Torres Andrei, Nguyen Binh, Kapralos Bill, Krishnan Sridhar, Campbell Douglas M, Beavers Lindsay, Dubrowski Adam, Bhat Venkat
maxSIMhealth Group, Ontario Tech University, Oshawa, CAN.
Electrical, Computer, and Biomedical Engineering, Toronto Metropolitan University, Toronto, CAN.
Cureus. 2024 Feb 2;16(2):e53450. doi: 10.7759/cureus.53450. eCollection 2024 Feb.

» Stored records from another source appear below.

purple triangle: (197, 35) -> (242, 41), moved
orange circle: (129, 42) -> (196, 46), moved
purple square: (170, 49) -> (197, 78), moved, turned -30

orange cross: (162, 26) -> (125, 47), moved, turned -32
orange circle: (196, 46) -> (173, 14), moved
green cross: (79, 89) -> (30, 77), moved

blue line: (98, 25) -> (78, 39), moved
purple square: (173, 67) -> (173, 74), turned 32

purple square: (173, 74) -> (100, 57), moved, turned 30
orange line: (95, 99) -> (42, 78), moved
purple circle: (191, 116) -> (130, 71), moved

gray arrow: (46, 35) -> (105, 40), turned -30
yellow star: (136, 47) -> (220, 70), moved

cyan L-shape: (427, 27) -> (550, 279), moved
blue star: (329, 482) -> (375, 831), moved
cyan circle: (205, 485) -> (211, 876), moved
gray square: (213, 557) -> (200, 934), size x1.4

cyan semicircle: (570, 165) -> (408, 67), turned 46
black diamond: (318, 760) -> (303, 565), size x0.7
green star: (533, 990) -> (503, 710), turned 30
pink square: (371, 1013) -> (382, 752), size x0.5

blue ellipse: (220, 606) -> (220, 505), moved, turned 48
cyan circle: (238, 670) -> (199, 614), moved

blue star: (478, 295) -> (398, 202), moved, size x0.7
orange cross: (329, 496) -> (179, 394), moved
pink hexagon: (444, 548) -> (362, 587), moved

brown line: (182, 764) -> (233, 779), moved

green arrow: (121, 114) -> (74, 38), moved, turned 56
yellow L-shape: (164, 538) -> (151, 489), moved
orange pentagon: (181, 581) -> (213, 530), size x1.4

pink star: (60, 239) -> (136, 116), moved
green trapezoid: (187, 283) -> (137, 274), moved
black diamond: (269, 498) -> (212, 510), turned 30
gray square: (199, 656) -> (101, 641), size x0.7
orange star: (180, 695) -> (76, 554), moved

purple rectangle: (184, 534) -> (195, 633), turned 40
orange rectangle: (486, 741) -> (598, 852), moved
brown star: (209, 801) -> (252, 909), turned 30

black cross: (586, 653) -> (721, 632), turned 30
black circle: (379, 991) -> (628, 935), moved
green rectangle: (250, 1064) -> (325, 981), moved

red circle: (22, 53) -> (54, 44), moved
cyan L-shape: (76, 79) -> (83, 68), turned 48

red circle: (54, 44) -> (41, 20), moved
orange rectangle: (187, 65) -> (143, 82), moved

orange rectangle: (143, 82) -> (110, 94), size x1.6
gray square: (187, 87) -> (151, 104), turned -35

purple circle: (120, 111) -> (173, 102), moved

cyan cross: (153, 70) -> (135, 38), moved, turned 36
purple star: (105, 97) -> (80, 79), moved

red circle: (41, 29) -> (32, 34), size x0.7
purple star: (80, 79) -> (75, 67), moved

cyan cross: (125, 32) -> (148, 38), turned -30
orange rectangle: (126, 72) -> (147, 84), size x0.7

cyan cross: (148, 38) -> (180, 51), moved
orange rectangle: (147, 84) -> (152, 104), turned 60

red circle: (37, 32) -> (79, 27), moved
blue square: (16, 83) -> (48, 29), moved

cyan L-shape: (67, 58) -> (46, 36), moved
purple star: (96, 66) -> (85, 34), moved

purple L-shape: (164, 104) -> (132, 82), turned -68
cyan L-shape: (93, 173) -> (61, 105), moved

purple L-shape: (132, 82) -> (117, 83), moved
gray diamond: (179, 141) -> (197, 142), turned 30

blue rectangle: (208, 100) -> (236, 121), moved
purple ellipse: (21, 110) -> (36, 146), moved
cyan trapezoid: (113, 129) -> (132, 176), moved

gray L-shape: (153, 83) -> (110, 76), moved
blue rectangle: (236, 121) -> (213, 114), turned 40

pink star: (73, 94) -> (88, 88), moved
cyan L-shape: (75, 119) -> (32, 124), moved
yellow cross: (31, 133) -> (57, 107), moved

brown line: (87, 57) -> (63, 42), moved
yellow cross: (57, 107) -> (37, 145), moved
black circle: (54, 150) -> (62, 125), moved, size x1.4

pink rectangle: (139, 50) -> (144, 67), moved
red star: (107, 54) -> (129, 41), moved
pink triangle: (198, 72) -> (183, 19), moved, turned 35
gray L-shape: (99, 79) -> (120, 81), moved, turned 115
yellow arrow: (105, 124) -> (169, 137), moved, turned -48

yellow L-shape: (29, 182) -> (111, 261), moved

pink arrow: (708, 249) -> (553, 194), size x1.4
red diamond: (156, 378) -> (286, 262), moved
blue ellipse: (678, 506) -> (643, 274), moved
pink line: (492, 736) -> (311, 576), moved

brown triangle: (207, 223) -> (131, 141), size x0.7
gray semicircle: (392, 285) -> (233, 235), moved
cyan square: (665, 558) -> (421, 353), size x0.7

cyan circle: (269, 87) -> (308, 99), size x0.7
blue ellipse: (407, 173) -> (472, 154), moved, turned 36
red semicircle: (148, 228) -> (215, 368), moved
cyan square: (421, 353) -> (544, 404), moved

Healthcare providers, particularly during the COVID-19 crisis, have been forced to make difficult decisions and have reported acting in ways that are contrary to their moral values, integrity, and professional commitments, given the constraints in their work environments. Those actions and decisions may lead to healthcare providers' moral suffering and distress. This work outlines the development of the Moral Distress Virtual Reality Simulator (Moral Distress VRS) to research stress and moral distress among healthcare workers during the COVID-19 pandemic. The Moral Distress VRS was developed based on the agile methodology framework, with three simultaneous development streams. It followed a two-week sprint cycle, ending with meetings with stakeholders and subject matter experts, whereby the project requirements, scope, and features were revised, and feedback was provided on the prototypes until reaching the final prototype that was deployed for in-person study sessions. The final prototype had two user interfaces (UIs), one for the participant and one for the researcher, with voice narration and customizable character models wearing medical personal protective equipment, and followed a tree-based dialogue scenario, outputting a video recording of the session. The virtual environment replicated an ICU nursing station and a fully equipped patient room. We present the development process that guided this project, how different teams worked together and in parallel, and detail the decisions and outcomes in creating each major component within a limited deadline. Finally, we list the most significant challenges and difficulties faced and recommendations on how to solve them.
医疗服务提供者,尤其是在新冠疫情危机期间,由于工作环境的限制,被迫做出艰难的决定,并报告称其行为方式违背了他们的道德价值观、正直品质和职业承诺。这些行为和决定可能会导致医疗服务提供者的道德痛苦和困扰。这项工作概述了道德痛苦虚拟现实模拟器(Moral Distress VRS)的开发过程,以研究新冠疫情期间医护人员的压力和道德痛苦。道德痛苦虚拟现实模拟器是基于敏捷方法框架开发的,有三个同步的开发流程。它遵循为期两周的冲刺周期,最后与利益相关者和主题专家开会,据此修订项目要求、范围和功能,并对原型提供反馈,直到达到用于现场研究环节的最终原型。最终原型有两个用户界面(UI),一个供参与者使用,一个供研究人员使用,带有语音旁白和可定制的穿着医用个人防护装备的角色模型,并遵循基于树状的对话场景,输出该环节的视频记录。虚拟环境复制了一个重症监护病房护理站和一个设备齐全的病房。我们展示了指导该项目的开发过程、不同团队如何协同及并行工作,并详细介绍了在有限期限内创建每个主要组件时的决策和成果。最后,我们列出了面临的最重大挑战和困难以及解决这些问题的建议。